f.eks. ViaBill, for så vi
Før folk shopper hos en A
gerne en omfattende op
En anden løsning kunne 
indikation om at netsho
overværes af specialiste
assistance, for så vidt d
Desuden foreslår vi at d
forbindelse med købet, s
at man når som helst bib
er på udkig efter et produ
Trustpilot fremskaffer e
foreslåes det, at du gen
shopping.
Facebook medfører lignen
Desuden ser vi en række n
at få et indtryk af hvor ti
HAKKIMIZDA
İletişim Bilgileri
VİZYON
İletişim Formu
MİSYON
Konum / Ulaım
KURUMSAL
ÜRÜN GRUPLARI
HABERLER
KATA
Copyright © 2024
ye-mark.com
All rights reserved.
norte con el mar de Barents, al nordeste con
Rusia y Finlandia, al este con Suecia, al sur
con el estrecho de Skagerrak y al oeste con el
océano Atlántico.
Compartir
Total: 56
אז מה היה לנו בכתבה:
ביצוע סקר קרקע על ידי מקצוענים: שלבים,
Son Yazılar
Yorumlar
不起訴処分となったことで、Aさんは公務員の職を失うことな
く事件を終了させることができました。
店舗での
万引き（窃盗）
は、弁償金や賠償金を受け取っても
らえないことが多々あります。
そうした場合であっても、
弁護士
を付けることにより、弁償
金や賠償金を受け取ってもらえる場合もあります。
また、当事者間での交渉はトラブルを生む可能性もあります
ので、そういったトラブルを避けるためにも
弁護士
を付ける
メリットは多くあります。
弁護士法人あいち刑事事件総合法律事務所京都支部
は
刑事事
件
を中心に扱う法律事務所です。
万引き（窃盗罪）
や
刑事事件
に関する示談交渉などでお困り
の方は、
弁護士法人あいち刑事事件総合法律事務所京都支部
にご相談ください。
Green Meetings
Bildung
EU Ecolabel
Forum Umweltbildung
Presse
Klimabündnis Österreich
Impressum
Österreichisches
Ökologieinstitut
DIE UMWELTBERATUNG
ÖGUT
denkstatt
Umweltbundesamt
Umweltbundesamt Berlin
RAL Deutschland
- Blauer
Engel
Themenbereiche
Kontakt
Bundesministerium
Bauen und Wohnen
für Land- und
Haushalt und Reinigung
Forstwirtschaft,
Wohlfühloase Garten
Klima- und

==

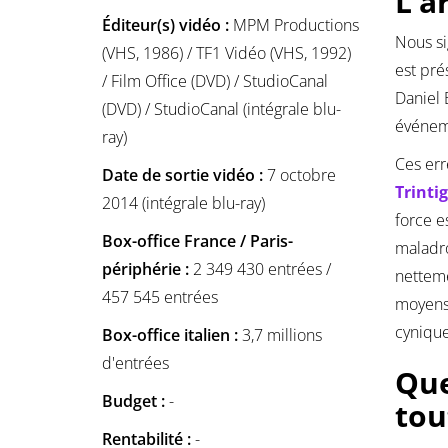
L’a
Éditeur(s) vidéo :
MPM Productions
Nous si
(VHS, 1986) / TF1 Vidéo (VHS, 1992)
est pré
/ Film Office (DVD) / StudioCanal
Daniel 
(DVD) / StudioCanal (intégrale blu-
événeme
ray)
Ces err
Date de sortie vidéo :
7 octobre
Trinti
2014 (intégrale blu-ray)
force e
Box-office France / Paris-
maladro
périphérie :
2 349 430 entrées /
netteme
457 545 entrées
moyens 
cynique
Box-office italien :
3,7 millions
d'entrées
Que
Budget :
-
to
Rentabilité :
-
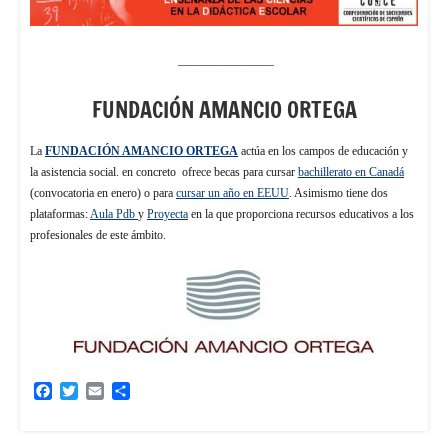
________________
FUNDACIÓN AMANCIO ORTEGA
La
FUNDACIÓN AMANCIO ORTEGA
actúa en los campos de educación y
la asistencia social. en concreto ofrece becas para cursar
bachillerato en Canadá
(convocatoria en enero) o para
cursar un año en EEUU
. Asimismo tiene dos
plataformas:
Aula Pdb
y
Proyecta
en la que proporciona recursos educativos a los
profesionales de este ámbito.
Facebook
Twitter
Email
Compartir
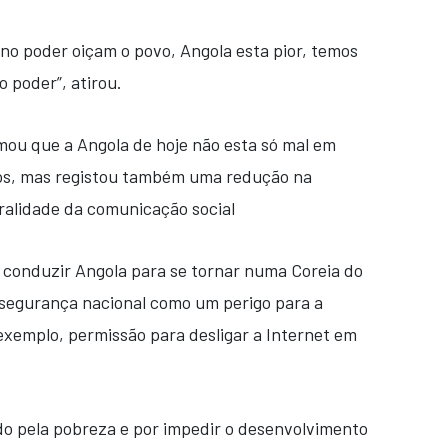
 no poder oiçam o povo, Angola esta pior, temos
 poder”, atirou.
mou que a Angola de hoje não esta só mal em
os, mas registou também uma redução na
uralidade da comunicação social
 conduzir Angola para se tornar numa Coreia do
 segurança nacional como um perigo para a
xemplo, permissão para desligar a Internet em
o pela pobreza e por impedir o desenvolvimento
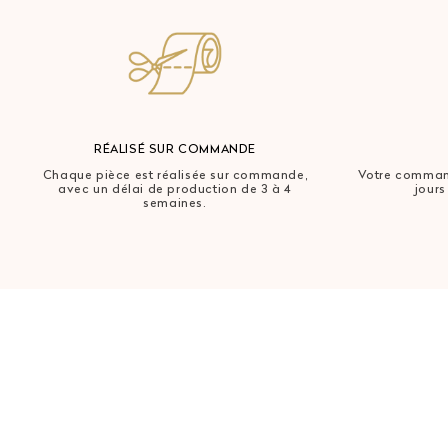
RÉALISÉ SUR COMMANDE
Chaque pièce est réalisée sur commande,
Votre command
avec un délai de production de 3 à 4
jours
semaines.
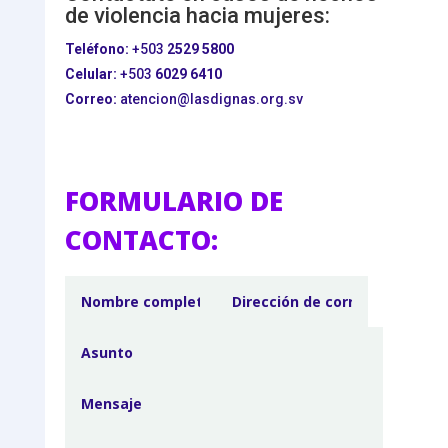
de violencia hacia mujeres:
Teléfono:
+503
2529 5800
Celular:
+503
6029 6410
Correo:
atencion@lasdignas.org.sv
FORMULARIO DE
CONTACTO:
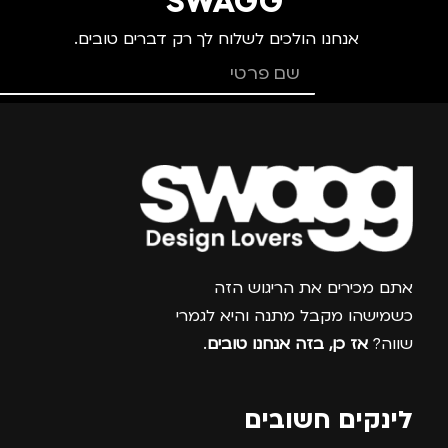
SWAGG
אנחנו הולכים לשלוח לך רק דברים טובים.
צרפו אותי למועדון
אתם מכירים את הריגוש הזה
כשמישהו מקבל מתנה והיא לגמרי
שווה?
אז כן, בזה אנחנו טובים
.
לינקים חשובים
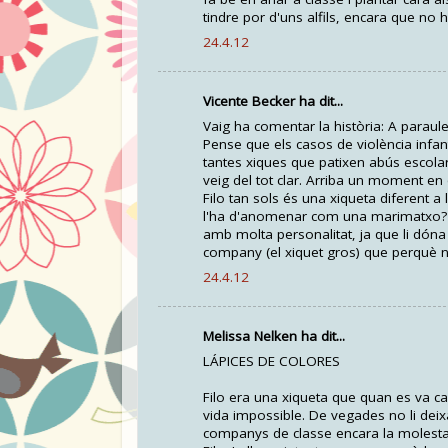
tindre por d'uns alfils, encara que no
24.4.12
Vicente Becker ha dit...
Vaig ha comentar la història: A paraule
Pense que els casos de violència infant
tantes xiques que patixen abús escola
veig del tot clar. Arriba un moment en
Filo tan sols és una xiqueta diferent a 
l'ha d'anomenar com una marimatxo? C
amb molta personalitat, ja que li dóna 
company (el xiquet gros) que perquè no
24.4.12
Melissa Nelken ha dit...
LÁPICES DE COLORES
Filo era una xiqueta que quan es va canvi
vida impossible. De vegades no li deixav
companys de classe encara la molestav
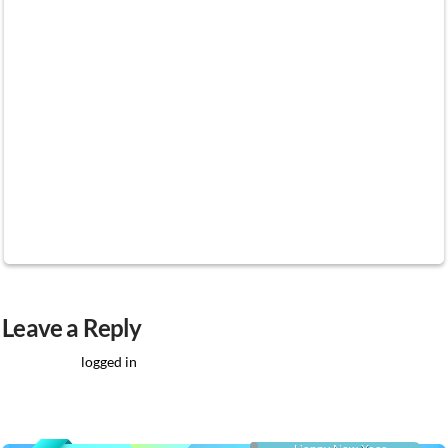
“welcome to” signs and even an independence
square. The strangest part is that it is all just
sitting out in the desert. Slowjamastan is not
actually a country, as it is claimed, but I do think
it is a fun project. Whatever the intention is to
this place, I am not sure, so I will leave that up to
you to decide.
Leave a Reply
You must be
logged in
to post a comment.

■ THE TASK: While skipping the pictures, transcribe the data above from the line showing "mou que a Angola de hoje não esta só mal em" through the line showing "to post a comment.", exactly and with both ends.

■ FINISHED EXERCISE:
mou que a Angola de hoje não esta só mal em
os, mas registou também uma redução na
uralidade da comunicação social
 conduzir Angola para se tornar numa Coreia do
 segurança nacional como um perigo para a
xemplo, permissão para desligar a Internet em
o pela pobreza e por impedir o desenvolvimento
RÉALISÉ SUR COMMANDE
Chaque pièce est réalisée sur commande,
Votre command
avec un délai de production de 3 à 4
jours
semaines.
de violencia hacia mujeres:
Teléfono:
+503
2529 5800
Celular:
+503
6029 6410
Correo:
atencion@lasdignas.org.sv
FORMULARIO DE
CONTACTO:
SWAGG
אנחנו הולכים לשלוח לך רק דברים טובים.
צרפו אותי למועדון
אתם מכירים את הריגוש הזה
כשמישהו מקבל מתנה והיא לגמרי
שווה?
אז כן, בזה אנחנו טובים
.
לינקים חשובים
tindre por d'uns alfils, encara que no
24.4.12
Vicente Becker ha dit...
Vaig ha comentar la història: A paraule
Pense que els casos de violència infant
tantes xiques que patixen abús escola
veig del tot clar. Arriba un moment en
Filo tan sols és una xiqueta diferent a 
l'ha d'anomenar com una marimatxo? C
amb molta personalitat, ja que li dóna 
company (el xiquet gros) que perquè no
24.4.12
Melissa Nelken ha dit...
LÁPICES DE COLORES
Filo era una xiqueta que quan es va canvi
vida impossible. De vegades no li deixav
companys de classe encara la molestav
“welcome to” signs and even an independence
square. The strangest part is that it is all just
sitting out in the desert. Slowjamastan is not
actually a country, as it is claimed, but I do think
it is a fun project. Whatever the intention is to
this place, I am not sure, so I will leave that up to
you to decide.
Leave a Reply
You must be
logged in
to post a comment.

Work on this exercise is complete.